The element of impulsivity in firearm suicide means that it is a method in which mechanical intervention — or “means restriction” — might work to great effect. As to how, Dr. Matthew Miller, the associate director of the Injury Control Research Center, outlined for me a number of very basic steps. Storing a gun in a lockbox, for example, slows down the decision-making process and puts that gun off-limits to everyone but the possessor of the key. Similarly, studies have shown that merely keeping a gun unloaded and storing its ammunition in a different room significantly reduces the odds of that gun being used in a suicide.
“The goal is to put more time between the person and his ability to act,” Miller said. “If he has to go down to the basement to get his ammunition or rummage around in his dresser for the key to the gun safe, you’re injecting time and effort into the equation — maybe just a couple of minutes, but in a lot of cases that may be enough.”
This is the nonsense that comes about when you see the world through a keyhole -- you miss the big picture.
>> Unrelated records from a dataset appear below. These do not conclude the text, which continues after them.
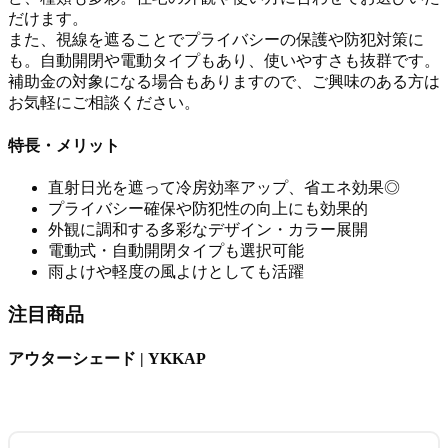
だけます。
また、視線を遮ることでプライバシーの保護や防犯対策に
も。自動開閉や電動タイプもあり、使いやすさも抜群です。
補助金の対象になる場合もありますので、ご興味のある方は
お気軽にご相談ください。
特長・メリット
直射日光を遮って冷房効率アップ、省エネ効果◎
プライバシー確保や防犯性の向上にも効果的
外観に調和する多彩なデザイン・カラー展開
電動式・自動開閉タイプも選択可能
雨よけや軽度の風よけとしても活躍
注目商品
アウターシェード | YKKAP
And when you combine that inability to see the big picture with an inherent bigotry against guns, you lose the ability to weigh costs and benefits. You are blind to the life-saving benefits of guns, and only see their less savory uses.
Suicide has been a part of human history and the human experience for far longer than guns have been around. As the article notes, guns are used in less than one percent of suicide attempts. Which means that lots of people kill themselves (or attempt to do so) in lots of other ways. Always have, and probably always will. Heck, the fact that those using guns to kill themselves achieve an 80%+ success rate that exceeds other self-extinction methods would seem to be a testament to guns' effectiveness as a killing tool. The tool can be used for good or bad purposes, according to the will of the user.
Of course, nowhere in the article was there any semblance of balance in examining the potential life-saving benefits of guns, or to state the issue differently: the cost in human lives of some of the proposed "solutions" to the suicide problem. For example, the article postulates that a 10% reduction in gun ownership might save 800 lives a year. Yet we know that guns are used defensively over two million times a year to prevent rapes, robberies, and murders. So if that 10% reduction in gun ownership results in a similar ten percent reduction in defensive gun uses, that would mean something in the neighborhood of 200,000+ additional rapes, robberies, and murders a year. That hardly seems a fair tradeoff.
Other proposed "solutions" such as making gun owners store the guns unloaded, or locked up, might help reduce suicides, but such ideas will also significantly impede defensive uses, which require immediate access to loaded guns. But when you are either ignorant, or willfully blind to the benefits of guns, it's easy to propose "solutions" that ultimately cost more human lives than they save.